Near-Optimal Private Linear Regression via Iterative Hessian Mixing

TL;DR

This paper introduces a new differentially private linear regression method called iterative Hessian mixing, which uses Gaussian sketches to improve accuracy over existing approaches like AdaSSP, supported by theoretical analysis and extensive experiments.

Contribution

We propose the iterative Hessian mixing algorithm for DP-OLS, combining Gaussian sketches with novel utility analysis, surpassing prior methods like AdaSSP in accuracy.

Findings

Iterative Hessian mixing outperforms AdaSSP in accuracy.

The new method provides better privacy-utility trade-offs.
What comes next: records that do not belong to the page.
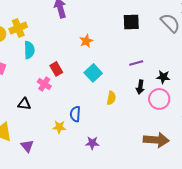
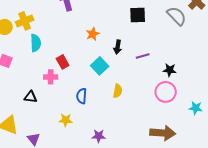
pink cross: (44, 84) -> (51, 77), turned -32
black arrow: (140, 87) -> (118, 47), moved
blue semicircle: (75, 114) -> (82, 96), moved

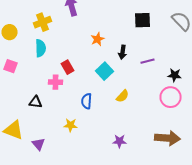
yellow cross: (25, 21) -> (42, 22), moved
yellow semicircle: (118, 91) -> (122, 96), turned 32
purple star: (99, 136) -> (120, 141), moved

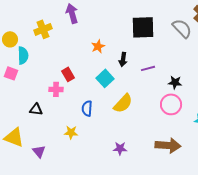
black square: (142, 20) -> (143, 27), size x1.4
cyan semicircle: (40, 48) -> (23, 55), moved
yellow semicircle: (122, 96) -> (123, 103), size x1.5

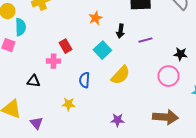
black star: (175, 82) -> (180, 54), moved

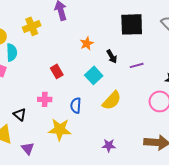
black arrow: (120, 31) -> (112, 56), turned -40
pink cross: (53, 61) -> (45, 99), moved
black triangle: (33, 81) -> (20, 114), moved, turned 32
yellow star: (68, 104) -> (60, 129), size x1.6

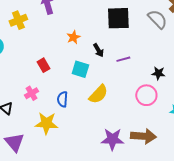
cyan square: (94, 75) -> (80, 69), turned -30
pink cross: (45, 99) -> (31, 93), turned -32
purple star: (109, 145) -> (112, 139), moved, size x1.6
purple triangle: (28, 148) -> (14, 142), size x1.5

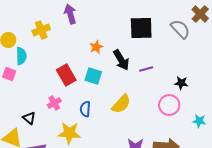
black arrow: (98, 50) -> (121, 60), size x1.5
red rectangle: (43, 65) -> (66, 75), size x1.5
cyan square: (80, 69) -> (93, 76), moved

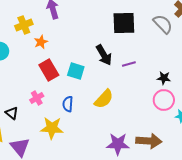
orange star: (96, 47) -> (41, 42), moved
pink circle: (169, 105) -> (164, 100), moved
Extensive experiments confirm the superiority of the approach.

Abstract

We study differentially private ordinary least squares (DP-OLS) with bounded data. The dominant approach, adaptive sufficient-statistics perturbation (AdaSSP), adds an adaptively chosen perturbation to the sufficient statistics, namely, the matrix $X^{\top}X$ and the vector $X^{\top}Y$, and is known to achieve near-optimal accuracy and to have strong empirical performance. In contrast, methods that rely on Gaussian-sketching, which ensure differential privacy by pre-multiplying the data with a random Gaussian matrix, are widely used in federated and distributed regression, yet remain relatively uncommon for DP-OLS. In this work, we introduce the iterative Hessian mixing, a novel DP-OLS algorithm that relies on Gaussian sketches and is inspired by the iterative Hessian sketch algorithm. We provide utility analysis for the iterative Hessian mixing as well as a new analysis for the previous methods that rely on Gaussian sketches. Then, we show that our new approach circumvents the intrinsic limitations of the prior methods and provides non-trivial improvements over AdaSSP. We conclude by running an extensive set of experiments across standard benchmarks to demonstrate further that our approach consistently outperforms these prior baselines.